**ABOUT THIS TASK**
The entries that follow include a run beginning at the line with "is never a KO, she" and ending at the line with "He doesn't talk"; restate that run word for word and leave the rest out.
(EXERCISE MATERIALS begins)
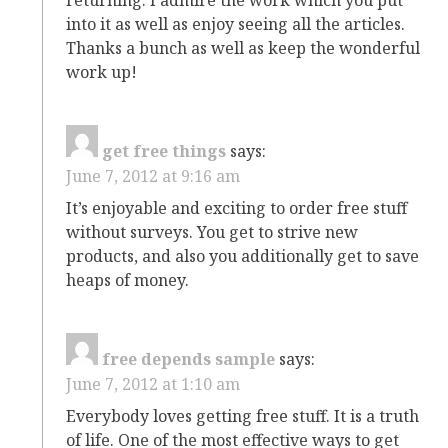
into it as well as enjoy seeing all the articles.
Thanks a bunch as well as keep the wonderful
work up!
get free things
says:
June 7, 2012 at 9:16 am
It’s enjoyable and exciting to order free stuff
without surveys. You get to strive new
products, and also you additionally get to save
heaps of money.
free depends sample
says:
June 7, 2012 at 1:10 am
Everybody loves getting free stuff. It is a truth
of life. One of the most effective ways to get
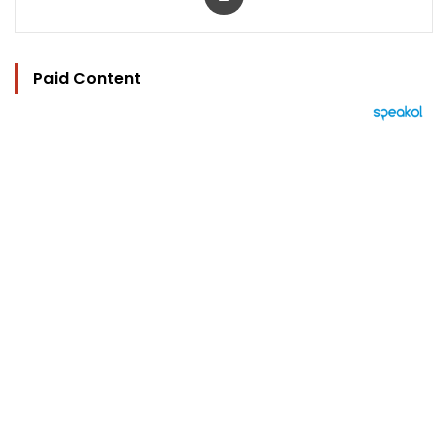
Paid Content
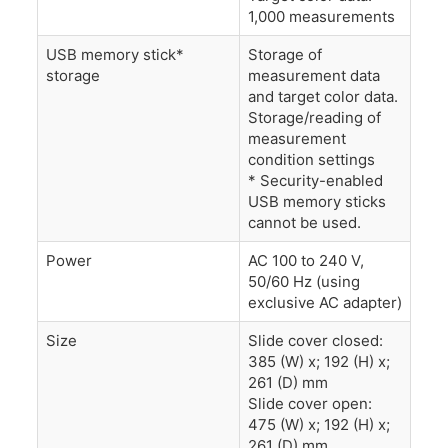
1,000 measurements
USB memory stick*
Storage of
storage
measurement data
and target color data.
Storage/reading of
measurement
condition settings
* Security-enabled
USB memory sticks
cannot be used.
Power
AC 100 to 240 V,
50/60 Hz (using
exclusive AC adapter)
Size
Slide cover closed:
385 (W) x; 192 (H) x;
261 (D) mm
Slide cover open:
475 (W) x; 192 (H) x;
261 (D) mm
(EXERCISE MATERIALS ends)
(EXERCISE MATERIALS begins)
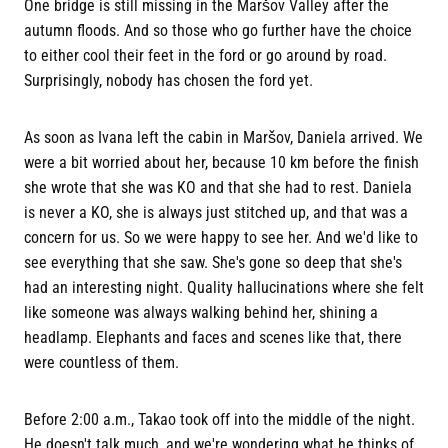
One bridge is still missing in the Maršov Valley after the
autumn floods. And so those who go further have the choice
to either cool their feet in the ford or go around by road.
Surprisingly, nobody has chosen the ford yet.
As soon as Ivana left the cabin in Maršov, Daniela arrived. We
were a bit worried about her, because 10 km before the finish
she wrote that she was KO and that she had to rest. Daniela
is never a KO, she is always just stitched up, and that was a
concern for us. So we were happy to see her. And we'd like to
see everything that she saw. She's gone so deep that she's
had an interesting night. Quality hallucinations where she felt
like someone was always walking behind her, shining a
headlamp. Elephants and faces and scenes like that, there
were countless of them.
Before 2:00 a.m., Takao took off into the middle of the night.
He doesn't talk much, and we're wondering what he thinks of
(EXERCISE MATERIALS ends)
**WORKED SOLUTION**
is never a KO, she is always just stitched up, and that was a
concern for us. So we were happy to see her. And we'd like to
see everything that she saw. She's gone so deep that she's
had an interesting night. Quality hallucinations where she felt
like someone was always walking behind her, shining a
headlamp. Elephants and faces and scenes like that, there
were countless of them.
Before 2:00 a.m., Takao took off into the middle of the night.
He doesn't talk much, and we're wondering what he thinks of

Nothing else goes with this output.